Given the total amount of money I've lost due a single AZ being down, it was totally worth it to NOT go multi az or multi region so far.
Multi AZ isn't that hard, but generally requires extra costs (one nat gw per az, etc...)
But multi region in AWS is a royal pain in the ass. Many services (like SSO) do not play well with multi region setups, making things really complicated even if you IaCed your whole stack.
Those costs are the actual reason you are encouraged to go multi-AZ!
(I actually love that we have strategies and infrastructure for multi-region... it just tends to come up at scales and for applications where it is not justified.)
Seems like it would be conflict of interest to increase robustness of single AZ (so it never goes down or has its own redundancy) vs. increased revenues from multi AZ deployment.
What's the point of cloud if we have to manage robustness of their own infrastructure. I can understand if that's due to natural disasters and earthquakes, but the idea should be that a single AZ should never go down barring extraordinary circumstances. AWS should be auto-balancing, handling downtimes of a single AZ without the customer ever noticing it.
It might not be a good analogy, but if a single Cloudflare edge datacenter goes down, it will automatically route traffic through others. Transparent and painless to the customer. I understand AWS is huge, and different services have different redundancy mechanisms, but just conceptually it feels like they're in a conflict of interest to increase robustness of their data centers - "We told you to have multi-AZ deployment, not our fault".
Another way to put this is make sure as an AWS customer, to 3x multiply all costs + management of multi-AZ deployment into your total costs.
> What's the point of cloud if we have to manage robustness of their own infrastructure.

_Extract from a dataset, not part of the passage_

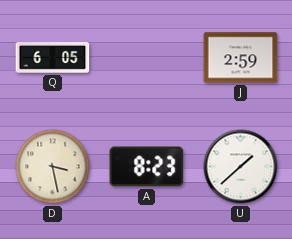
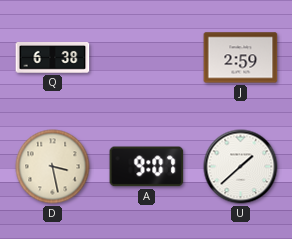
Q: 6:05 -> 6:38
A: 8:23 -> 9:07
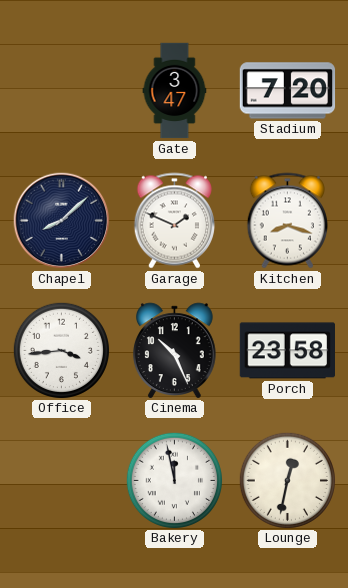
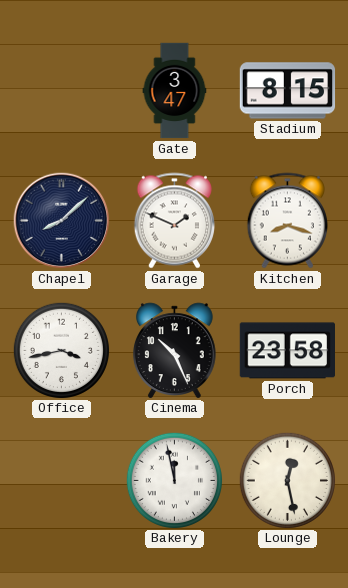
Stadium: 7:20 -> 8:15
Office: 3:44 -> 3:43
Lounge: 12:32 -> 12:28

Worth deliberating on. I’m curious as to what the lifetime cost of ownership for an on-prem data center is relative to lifetime cost of operating in the cloud.
They would simply charge for the privilege. An EC2 'always on' or whatever option that enabled your instance to live migrate between availability zones would be a nice and expensive option.
I would strongly urge not using us-east-1 -- of all the regions we're in, it's by far the most problematic. Use us-east-2 if you need good latency to the East Coast.
Not sure if it's still the case, but when I was there us-east-1 was a SPOF for some services world wide. I think if dynamodb went down in the region it was a big, big issue.
The only SPOF of failure I know of for us-east-1 today is the control plane for Route53 - it's distributed and DNS queries will continue to work when us-east-1 is down (including health check based failover), but you can't make any DNS changes when us-east-1 is down.
Might be true for running stuff in different regions/AZs but if the provisioning region is down (e.g. deploying lambda@edge) one does not really have an alternative
Good advice, though AWS still has some services that don't work completely independently. Cloudfront, because of certificates. Route53. The control API for IAM (adding/removing roles, etc). And I wish they didn't have global-looking endpoints (like https://sts.amazonaws.com) that aren't really global or resilient.
This. We have multi AZ in more than one region and I occasionally dream of Bezos wearing only a top hat and waistcoat laughing manically while diving into a large vat of gold coins.
Not always possible - Australia (currently) only has one availability zone and if you're in a regulated industry (banking or government stuff) they require data to be in Australia.